What does determine the outcome is whether workers can take AI up as a tool or are displaced by it, and that tends to track pay, education, and how heavily the job relies on human judgment. Data scientists (0.67) are projected to grow thirty-four percent and software developers (0.66) sixteen percent, even though their exposure scores sit right alongside those of the declining clerical jobs. In roles like these, AI absorbs the routine work (the drafting, the summarizing, the boilerplate code) and leaves the worker to handle judgment, design, and the decisions that still require a person. The technology becomes a lever rather than a substitute. This is precisely the distinction Eloundou et al. draw between exposure and displacement: a high score means AI can reach into the work, not that the worker is about to be replaced. Whether that reach becomes augmentation or replacement is decided by organizations, by how they redesign roles, what they cut, and whom they keep, far more than by the technology itself. That is the central lesson Science and Technology Studies brings to a dataset like this one: a tool's effects come from the social setting it enters, not from the tool alone.

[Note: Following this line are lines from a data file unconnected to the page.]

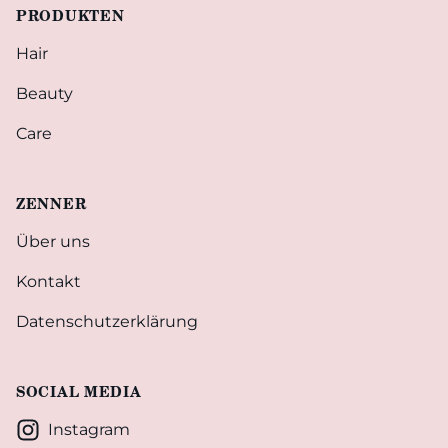
PRODUKTEN
Hair
Beauty
Care
ZENNER
Über uns
Kontakt
Datenschutzerklärung
SOCIAL MEDIA
Instagram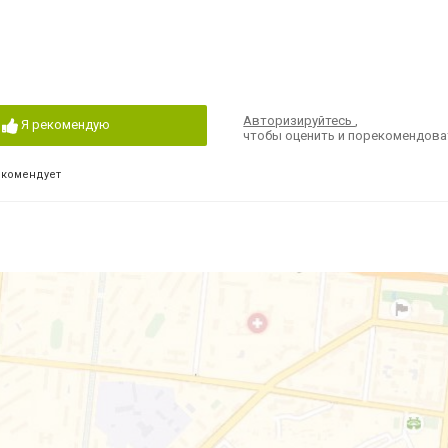
Авторизируйтесь
,
Я рекомендую
чтобы оценить и порекомендова
екомендует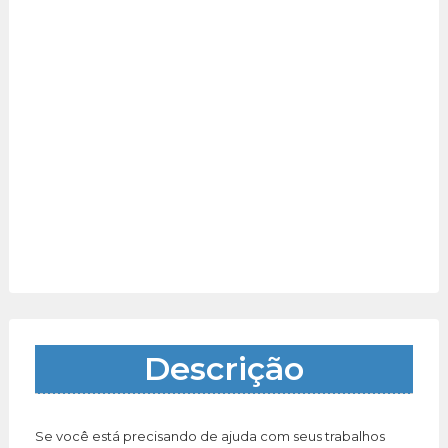
Descrição
Se você está precisando de ajuda com seus trabalhos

Chart 3 shows the same pattern one level up, by sector. Computing and Data carries the highest average exposure of any sector we tracked, yet every occupation in it is projected to grow. Office and Admin Support sits just below it on exposure (telemarketers, data entry keyers, secretaries, bookkeeping and customer-service clerks) and is the only sector with a net projected decline. Health Information splits cleanly down the middle: medical records specialists, who increasingly manage AI-assisted systems, are projected to grow seven percent while medical transcriptionists fall five. Meanwhile the lowest-exposure sectors keep adding jobs: home health and personal care aides (projected to grow seventeen percent on more than four million workers), restaurant cooks (fifteen percent), physical therapists (eleven), and the building trades all grow, because their work depends on the physical presence and human contact that AI cannot reproduce. The disruption is real, then, but it concentrates in a single band of work: routine, information-handling jobs.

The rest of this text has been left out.